Dataset records
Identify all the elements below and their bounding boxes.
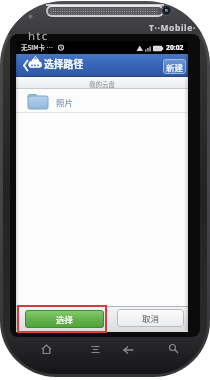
staticText: 我的云盘 (89, 79, 115, 88)
staticText: 取消 (142, 312, 160, 324)
button[interactable]: 新建 (163, 59, 186, 74)
staticText: htc (28, 28, 49, 44)
staticText: T··Mobile· (149, 22, 196, 34)
button[interactable]: 选择 (25, 310, 104, 328)
button[interactable]: 取消 (117, 309, 184, 327)
button[interactable] (167, 342, 180, 355)
button[interactable] (20, 56, 44, 75)
staticText: 照片 (56, 96, 74, 108)
button[interactable] (40, 343, 53, 356)
staticText: 20:02 (166, 43, 184, 52)
staticText: 新建 (166, 61, 184, 73)
button[interactable] (122, 343, 135, 356)
button[interactable]: 照片 (16, 89, 188, 112)
staticText: 选择路径 (44, 57, 84, 71)
button[interactable] (89, 343, 102, 356)
staticText: 无SIM卡 ⋯ (21, 42, 54, 51)
staticText: 选择 (56, 313, 74, 325)
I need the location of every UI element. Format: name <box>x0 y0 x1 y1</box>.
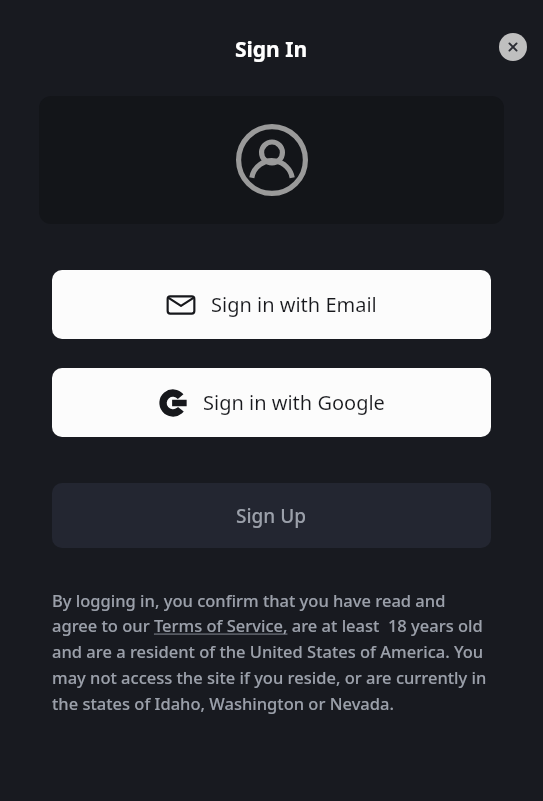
staticText: Sign Up <box>236 503 307 529</box>
button[interactable]: Sign Up <box>52 483 491 548</box>
staticText: Sign In <box>235 35 308 64</box>
staticText: Sign in with Google <box>203 389 385 416</box>
button[interactable]: Sign in with Google <box>52 368 491 437</box>
button[interactable]: Sign in with Email <box>52 270 491 339</box>
staticText: Sign in with Email <box>211 291 377 318</box>
staticText: By logging in, you confirm that you have… <box>52 589 491 715</box>
button[interactable]: Close <box>499 33 527 61</box>
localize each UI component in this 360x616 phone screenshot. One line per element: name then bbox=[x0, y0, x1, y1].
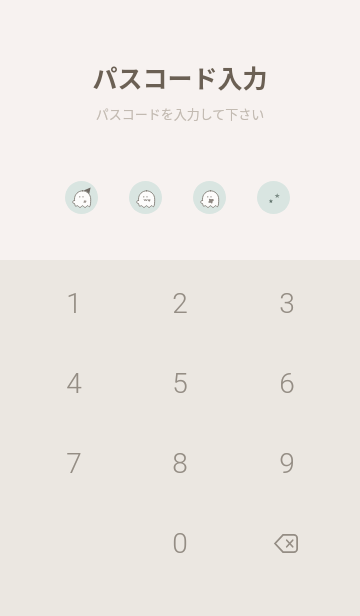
staticText: パスコードを入力して下さい bbox=[0, 104, 360, 123]
button[interactable]: 6 bbox=[249, 351, 325, 415]
button[interactable]: 0 bbox=[142, 511, 218, 575]
button[interactable]: 5 bbox=[142, 351, 218, 415]
button[interactable]: 2 bbox=[142, 271, 218, 335]
staticText: パスコード入力 bbox=[0, 59, 360, 95]
button[interactable]: 9 bbox=[249, 431, 325, 495]
button[interactable]: Backspace bbox=[248, 511, 324, 575]
button[interactable]: 3 bbox=[249, 271, 325, 335]
staticText: 2 bbox=[172, 287, 188, 320]
staticText: 5 bbox=[172, 367, 188, 400]
staticText: 7 bbox=[66, 447, 82, 480]
staticText: 9 bbox=[279, 447, 295, 480]
staticText: 6 bbox=[279, 367, 295, 400]
staticText: 4 bbox=[66, 367, 82, 400]
staticText: 3 bbox=[279, 287, 295, 320]
staticText: 1 bbox=[66, 287, 82, 320]
button[interactable]: 4 bbox=[36, 351, 112, 415]
button[interactable]: 8 bbox=[142, 431, 218, 495]
staticText: 0 bbox=[172, 527, 188, 560]
staticText: 8 bbox=[172, 447, 188, 480]
button[interactable]: 1 bbox=[36, 271, 112, 335]
button[interactable]: 7 bbox=[36, 431, 112, 495]
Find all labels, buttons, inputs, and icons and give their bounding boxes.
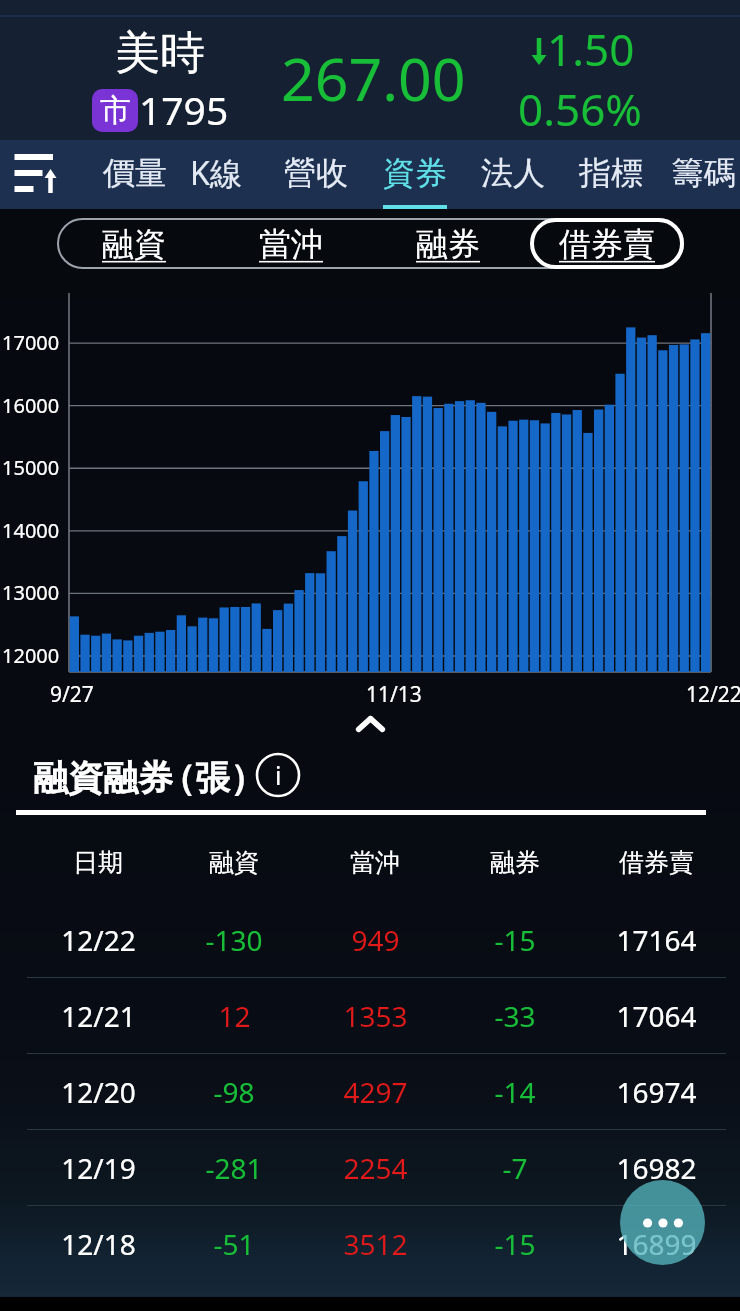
staticText: 9/27 xyxy=(50,680,94,709)
staticText: 2254 xyxy=(343,1149,408,1187)
staticText: i xyxy=(275,758,282,792)
button[interactable]: Sort xyxy=(0,140,78,209)
staticText: 1.50 xyxy=(547,19,635,79)
staticText: 15000 xyxy=(2,454,60,481)
staticText: 籌碼 xyxy=(672,153,736,193)
button[interactable]: 借券賣 xyxy=(530,218,684,269)
staticText: 12/22 xyxy=(61,921,136,959)
button[interactable]: 資券 xyxy=(367,140,463,209)
staticText: 融券 xyxy=(490,847,540,878)
staticText: 16974 xyxy=(616,1073,697,1111)
staticText: 17064 xyxy=(616,997,697,1035)
staticText: 1795 xyxy=(139,83,229,136)
button[interactable]: 12/19 xyxy=(0,1130,740,1205)
button[interactable]: 12/20 xyxy=(0,1054,740,1129)
staticText: -98 xyxy=(213,1073,255,1111)
button[interactable]: 當沖 xyxy=(229,218,353,269)
button[interactable]: 融資 xyxy=(72,218,196,269)
staticText: 指標 xyxy=(579,153,643,193)
staticText: 267.00 xyxy=(281,38,466,118)
staticText: 12 xyxy=(218,997,251,1035)
button[interactable]: 12/18 xyxy=(0,1206,740,1281)
button[interactable]: More options xyxy=(620,1180,705,1265)
staticText: 融資 xyxy=(209,847,259,878)
staticText: 16000 xyxy=(2,392,60,419)
staticText: 美時 xyxy=(115,25,205,82)
staticText: 0.56% xyxy=(518,79,642,139)
staticText: -33 xyxy=(494,997,536,1035)
button[interactable]: 法人 xyxy=(465,140,561,209)
button[interactable]: 12/21 xyxy=(0,978,740,1053)
button[interactable]: 日期 xyxy=(0,830,740,902)
staticText: -281 xyxy=(205,1149,263,1187)
button[interactable]: 籌碼 xyxy=(656,140,740,209)
staticText: 市 xyxy=(100,91,131,130)
staticText: -7 xyxy=(502,1149,528,1187)
staticText: 12000 xyxy=(2,642,60,669)
staticText: 融資融券 xyxy=(33,756,173,798)
staticText: 13000 xyxy=(2,579,60,606)
button[interactable]: 融券 xyxy=(386,218,510,269)
staticText: （張） xyxy=(160,756,265,798)
staticText: 11/13 xyxy=(366,680,422,709)
staticText: 12/22 xyxy=(686,680,740,709)
staticText: -15 xyxy=(494,1225,536,1263)
staticText: 17000 xyxy=(2,329,60,356)
button[interactable]: 12/22 xyxy=(0,902,740,977)
staticText: -14 xyxy=(494,1073,536,1111)
staticText: 融資 xyxy=(102,224,166,264)
button[interactable]: Info xyxy=(256,754,300,796)
staticText: 當沖 xyxy=(350,847,400,878)
staticText: 借券賣 xyxy=(559,224,655,264)
button[interactable]: Collapse chart xyxy=(0,701,740,747)
staticText: 3512 xyxy=(343,1225,408,1263)
staticText: 12/20 xyxy=(61,1073,136,1111)
button[interactable]: 指標 xyxy=(563,140,659,209)
staticText: -51 xyxy=(213,1225,255,1263)
staticText: 12/18 xyxy=(61,1225,136,1263)
button[interactable]: 價量 xyxy=(87,140,183,209)
staticText: 16899 xyxy=(616,1225,697,1263)
staticText: K線 xyxy=(190,151,242,195)
staticText: 4297 xyxy=(343,1073,408,1111)
staticText: 12/21 xyxy=(61,997,136,1035)
staticText: 日期 xyxy=(73,847,123,878)
staticText: 949 xyxy=(351,921,400,959)
staticText: -130 xyxy=(205,921,263,959)
staticText: 營收 xyxy=(284,153,348,193)
staticText: 17164 xyxy=(616,921,697,959)
staticText: 法人 xyxy=(481,153,545,193)
staticText: 12/19 xyxy=(61,1149,136,1187)
staticText: 資券 xyxy=(383,153,447,193)
staticText: 1353 xyxy=(343,997,408,1035)
staticText: 融券 xyxy=(416,224,480,264)
staticText: 當沖 xyxy=(259,224,323,264)
staticText: 借券賣 xyxy=(619,847,694,878)
button[interactable]: K線 xyxy=(168,140,264,209)
staticText: 14000 xyxy=(2,517,60,544)
staticText: 16982 xyxy=(616,1149,697,1187)
button[interactable]: 營收 xyxy=(268,140,364,209)
staticText: 價量 xyxy=(103,153,167,193)
staticText: -15 xyxy=(494,921,536,959)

WHAT IS REQUIRED: Filter the data, keeping only the lines that contain "with".

RESULT FOR THIS TASK:
staticText: Sign in with Google <box>203 389 385 416</box>
button[interactable]: Sign in with Google <box>52 368 491 437</box>
button[interactable]: Sign in with Email <box>52 270 491 339</box>
staticText: Sign in with Email <box>211 291 377 318</box>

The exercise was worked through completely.